About this exercise: From the records below, please return each line that holds the word "name".

Record extracts:
>>>>>

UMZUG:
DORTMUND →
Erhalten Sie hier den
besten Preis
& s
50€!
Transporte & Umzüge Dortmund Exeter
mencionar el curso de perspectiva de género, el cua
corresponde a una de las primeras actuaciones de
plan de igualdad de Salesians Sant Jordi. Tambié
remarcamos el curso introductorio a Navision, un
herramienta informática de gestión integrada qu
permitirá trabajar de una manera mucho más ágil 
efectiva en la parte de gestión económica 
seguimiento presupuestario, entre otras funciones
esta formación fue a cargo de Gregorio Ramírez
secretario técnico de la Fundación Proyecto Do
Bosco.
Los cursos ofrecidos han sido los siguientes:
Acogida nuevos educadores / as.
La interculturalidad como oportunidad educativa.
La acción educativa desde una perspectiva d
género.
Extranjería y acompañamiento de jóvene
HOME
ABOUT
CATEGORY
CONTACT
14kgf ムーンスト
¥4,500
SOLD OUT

<<<<<
>>>>>

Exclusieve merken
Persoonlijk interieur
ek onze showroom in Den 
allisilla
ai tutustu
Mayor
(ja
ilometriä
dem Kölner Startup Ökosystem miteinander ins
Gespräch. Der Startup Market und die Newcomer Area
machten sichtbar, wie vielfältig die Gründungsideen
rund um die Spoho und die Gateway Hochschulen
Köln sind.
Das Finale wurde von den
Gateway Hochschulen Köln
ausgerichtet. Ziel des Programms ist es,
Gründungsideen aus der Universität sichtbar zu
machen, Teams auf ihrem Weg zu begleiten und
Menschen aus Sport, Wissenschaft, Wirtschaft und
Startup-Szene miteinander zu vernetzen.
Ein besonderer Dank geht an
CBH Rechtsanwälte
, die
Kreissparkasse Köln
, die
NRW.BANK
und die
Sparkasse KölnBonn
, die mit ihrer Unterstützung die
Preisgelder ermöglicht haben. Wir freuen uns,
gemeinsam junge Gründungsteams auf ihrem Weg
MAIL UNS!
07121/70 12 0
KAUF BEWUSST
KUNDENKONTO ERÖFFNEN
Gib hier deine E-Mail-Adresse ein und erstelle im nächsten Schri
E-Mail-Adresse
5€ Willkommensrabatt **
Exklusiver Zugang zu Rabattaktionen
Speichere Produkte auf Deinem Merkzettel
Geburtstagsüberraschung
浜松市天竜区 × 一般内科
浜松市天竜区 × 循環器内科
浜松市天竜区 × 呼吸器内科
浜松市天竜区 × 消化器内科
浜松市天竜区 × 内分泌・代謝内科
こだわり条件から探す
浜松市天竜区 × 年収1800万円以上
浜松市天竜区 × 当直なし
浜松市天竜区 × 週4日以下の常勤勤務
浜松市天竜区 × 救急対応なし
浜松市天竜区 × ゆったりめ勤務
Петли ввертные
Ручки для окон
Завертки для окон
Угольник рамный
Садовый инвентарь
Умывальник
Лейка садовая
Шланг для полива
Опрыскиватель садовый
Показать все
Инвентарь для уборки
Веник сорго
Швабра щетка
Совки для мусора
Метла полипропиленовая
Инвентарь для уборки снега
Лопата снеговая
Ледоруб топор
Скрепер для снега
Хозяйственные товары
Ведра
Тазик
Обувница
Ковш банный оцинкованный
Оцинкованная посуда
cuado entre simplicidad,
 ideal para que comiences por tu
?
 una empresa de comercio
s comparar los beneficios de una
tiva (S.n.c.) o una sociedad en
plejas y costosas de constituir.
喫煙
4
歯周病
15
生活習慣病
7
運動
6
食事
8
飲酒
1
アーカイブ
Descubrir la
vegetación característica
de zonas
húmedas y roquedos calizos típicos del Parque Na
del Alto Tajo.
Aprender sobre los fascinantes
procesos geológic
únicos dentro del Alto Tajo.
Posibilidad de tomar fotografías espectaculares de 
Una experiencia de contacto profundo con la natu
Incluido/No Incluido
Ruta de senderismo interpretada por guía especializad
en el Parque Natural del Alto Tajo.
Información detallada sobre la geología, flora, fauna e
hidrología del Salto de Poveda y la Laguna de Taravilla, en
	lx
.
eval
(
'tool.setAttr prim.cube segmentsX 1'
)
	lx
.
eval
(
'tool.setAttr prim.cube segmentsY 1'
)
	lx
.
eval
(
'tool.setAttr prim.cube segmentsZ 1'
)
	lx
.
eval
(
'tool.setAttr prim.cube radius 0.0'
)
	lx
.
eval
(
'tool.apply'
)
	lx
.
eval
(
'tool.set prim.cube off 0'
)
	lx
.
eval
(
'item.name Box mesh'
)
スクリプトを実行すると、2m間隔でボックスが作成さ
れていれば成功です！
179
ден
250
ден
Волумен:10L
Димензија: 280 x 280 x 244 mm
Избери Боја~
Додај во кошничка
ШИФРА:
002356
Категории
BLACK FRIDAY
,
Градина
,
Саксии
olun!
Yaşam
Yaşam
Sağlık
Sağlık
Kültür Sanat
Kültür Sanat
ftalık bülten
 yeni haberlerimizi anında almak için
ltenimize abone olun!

<<<<<
>>>>>

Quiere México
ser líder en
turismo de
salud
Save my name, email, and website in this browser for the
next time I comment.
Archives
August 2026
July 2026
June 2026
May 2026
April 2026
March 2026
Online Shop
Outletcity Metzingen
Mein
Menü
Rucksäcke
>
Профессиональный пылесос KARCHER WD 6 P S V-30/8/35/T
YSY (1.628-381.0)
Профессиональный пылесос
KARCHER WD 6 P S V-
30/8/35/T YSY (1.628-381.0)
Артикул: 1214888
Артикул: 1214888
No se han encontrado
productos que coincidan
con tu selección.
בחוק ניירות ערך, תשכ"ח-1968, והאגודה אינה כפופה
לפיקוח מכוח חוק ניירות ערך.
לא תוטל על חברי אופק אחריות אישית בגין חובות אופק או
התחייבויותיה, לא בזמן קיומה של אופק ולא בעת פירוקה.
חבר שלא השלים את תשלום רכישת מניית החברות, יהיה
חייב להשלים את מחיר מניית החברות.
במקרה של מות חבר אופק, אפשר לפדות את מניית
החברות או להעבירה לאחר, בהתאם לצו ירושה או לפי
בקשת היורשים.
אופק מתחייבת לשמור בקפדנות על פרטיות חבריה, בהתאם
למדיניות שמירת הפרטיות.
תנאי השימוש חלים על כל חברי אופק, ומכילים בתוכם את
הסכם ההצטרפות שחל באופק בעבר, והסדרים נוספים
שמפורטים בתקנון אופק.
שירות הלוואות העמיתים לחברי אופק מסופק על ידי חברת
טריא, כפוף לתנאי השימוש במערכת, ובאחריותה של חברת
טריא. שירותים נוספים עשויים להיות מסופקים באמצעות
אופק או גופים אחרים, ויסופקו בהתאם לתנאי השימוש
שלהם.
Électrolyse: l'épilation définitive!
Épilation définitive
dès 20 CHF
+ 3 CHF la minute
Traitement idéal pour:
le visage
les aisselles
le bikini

<<<<<

Final answer:
'item.name Box mesh'
Save my name, email, and website in this browser for the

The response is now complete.